June 25, 2009 update: Editor’s Note: We are sorry to hear of Farrah Fawcett’s passing. We pray that she rests in comfort now, and we wish her family and friends peace in her passing.
We did watch Friday night’s Farrah’s Story on NBC. Of all the blog postings I’ve written over the last 2 years, this blog received the most commentary, the bulk either on my Facebook page or sent to me personally.
So it would seem safe to say that Ms. Fawcett has some mission accomplished. I never heard of anal cancer before this. Little research has been pointed toward anal cancer treatment and cure. It is a deadly cancer, that from what I learned, easily metastasizes. I should, therefore, smile when my doctor gets too personal in that place during my annual exam.
I compliment the actress for the honesty of her treatment, reactions, and loss of dignity. The last shot of her was unrecognizable.

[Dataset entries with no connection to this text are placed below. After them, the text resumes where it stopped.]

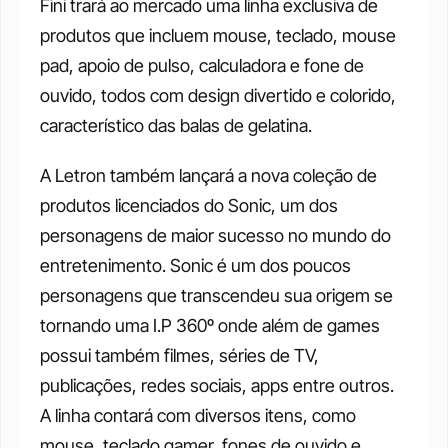
Fini trará ao mercado uma linha exclusiva de 
produtos que incluem mouse, teclado, mouse 
pad, apoio de pulso, calculadora e fone de 
ouvido, todos com design divertido e colorido, 
característico das balas de gelatina.
A Letron também lançará a nova coleção de 
produtos licenciados do Sonic, um dos 
personagens de maior sucesso no mundo do 
entretenimento. Sonic é um dos poucos 
personagens que transcendeu sua origem se 
tornando uma I.P 360º onde além de games 
possui também filmes, séries de TV, 
publicações, redes sociais, apps entre outros. 
A linha contará com diversos itens, como 
mouse, teclado gamer, fones de ouvido e 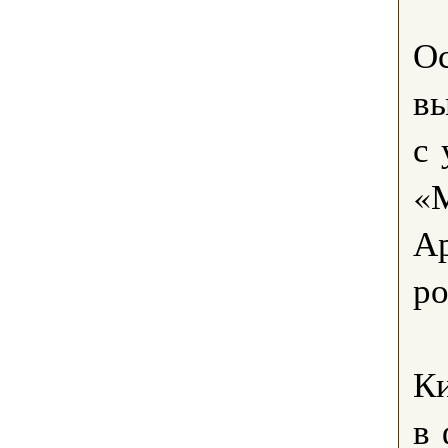
Ос
вы
с
«
Ар
ро
Ки
в 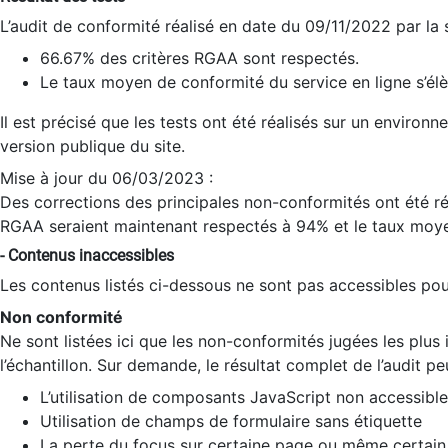
L’audit de conformité réalisé en date du 09/11/2022 par la
66.67% des critères RGAA sont respectés.
Le taux moyen de conformité du service en ligne s’élè
Il est précisé que les tests ont été réalisés sur un environ
version publique du site.
Mise à jour du 06/03/2023 :
Des corrections des principales non-conformités ont été réa
RGAA seraient maintenant respectés à 94% et le taux moye
- Contenus inaccessibles
Les contenus listés ci-dessous ne sont pas accessibles pour
Non conformité
Ne sont listées ici que les non-conformités jugées les plu
l’échantillon. Sur demande, le résultat complet de l’audit pe
L’utilisation de composants JavaScript non accessible
Utilisation de champs de formulaire sans étiquette
La perte du focus sur certaine page ou même certain 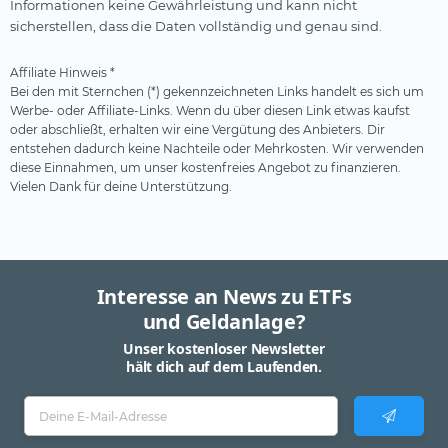
Informationen keine Gewährleistung und kann nicht
sicherstellen, dass die Daten vollständig und genau sind.
Affiliate Hinweis *
Bei den mit Sternchen (*) gekennzeichneten Links handelt es sich um
Werbe- oder Affiliate-Links. Wenn du über diesen Link etwas kaufst
oder abschließt, erhalten wir eine Vergütung des Anbieters. Dir
entstehen dadurch keine Nachteile oder Mehrkosten. Wir verwenden
diese Einnahmen, um unser kostenfreies Angebot zu finanzieren.
Vielen Dank für deine Unterstützung.
Interesse an News zu ETFs
und Geldanlage?
Unser kostenloser Newsletter
hält dich auf dem Laufenden.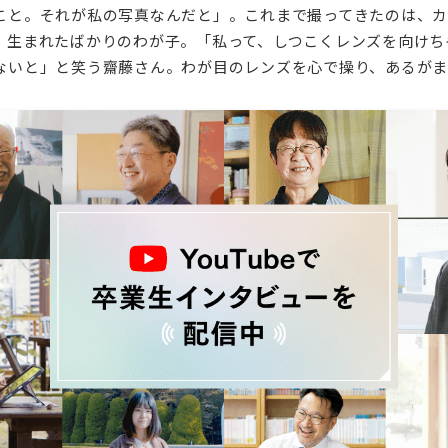
こと。それが私の写真なんだと」。これまで撮ってきたのは、
、生まれたばかりのわが子。「私って、しつこくレンズを向けち
ないと」と笑う齋藤さん。わが目のレンズを心で操り、あるが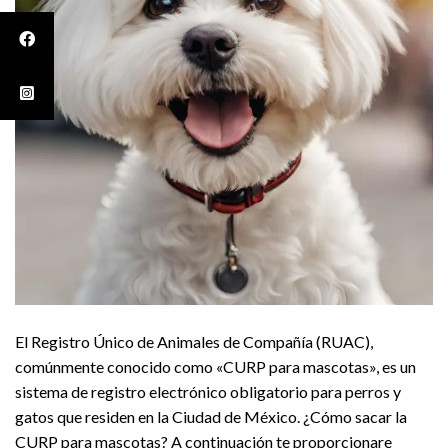
El Registro Único de Animales de Compañía (RUAC),
comúnmente conocido como «CURP para mascotas», es un
sistema de registro electrónico obligatorio para perros y
gatos que residen en la Ciudad de México. ¿Cómo sacar la
CURP para mascotas? A continuación te proporcionare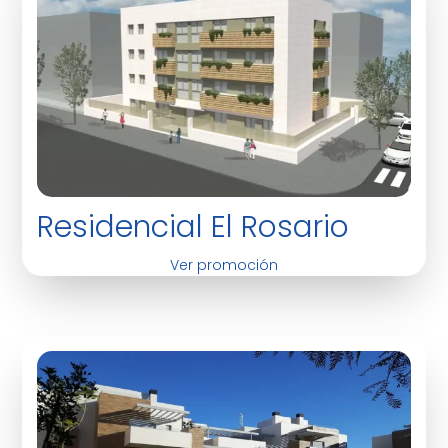
Residencial El Rosario
Ver promoción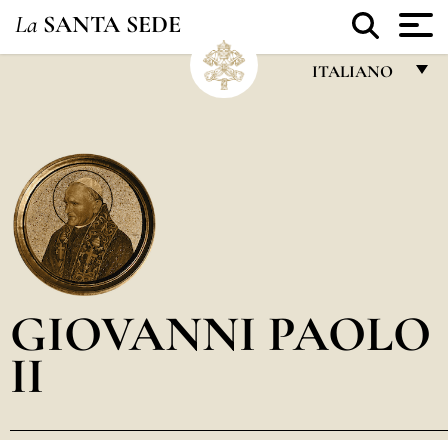
La
SANTA SEDE
ITALIANO
FRANÇAIS
ENGLISH
ITALIANO
PORTUGUÊS
ESPAÑOL
DEUTSCH
GIOVANNI PAOLO
POLSKI
II
العربيّة
中文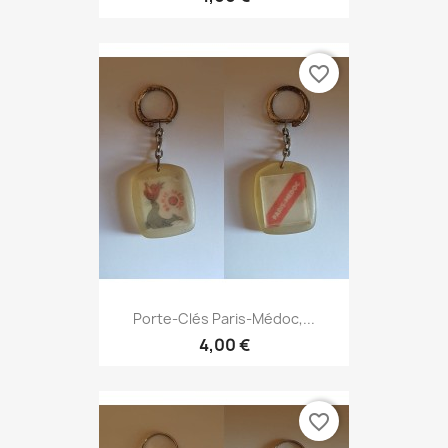
favorite_border
Porte-Clés Paris-Médoc,...
4,00 €
favorite_border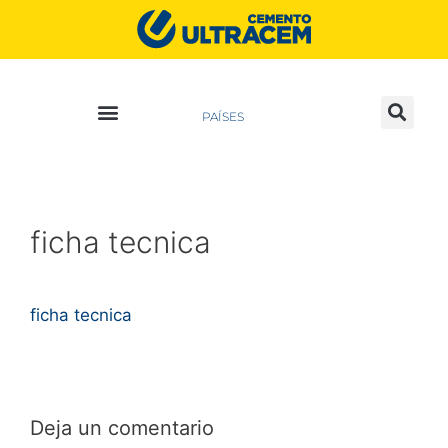
PAÍSES
ficha tecnica
ficha tecnica
Deja un comentario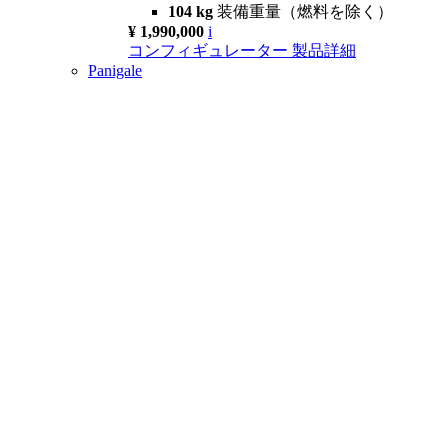
104 kg
装備重量（燃料を除く）
¥ 1,990,000
i
コンフィギュレーター
製品詳細
Panigale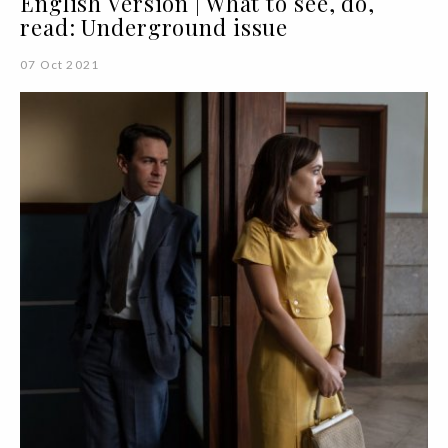
English Version | What to see, do,
read: Underground issue
07 Oct 2021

But at documentary’s end, I turned toward spouse and asked, “What do you suppose all of that costs?” Knowing how much is cost for my relatively minor cancer (in comparison to Fawcett’s battle), he responded, “I hope she made a fortune in her career to pay for it.” Besides the surgeries, hospital stays, x-rays and scans, chemo, the duffel bag of drugs and vitamins she ruffled through near show’s end, the round trip flights to Germany, the out of country housing, at home care, etc., the total cost is outside of my mathematical computation skills.
I researched the internet, but there are too many variables. However, that research fueled what I already know: if I had Fawcett’s diagnosis, I’d be dead now because I could not afford, even with insurance, her treatment.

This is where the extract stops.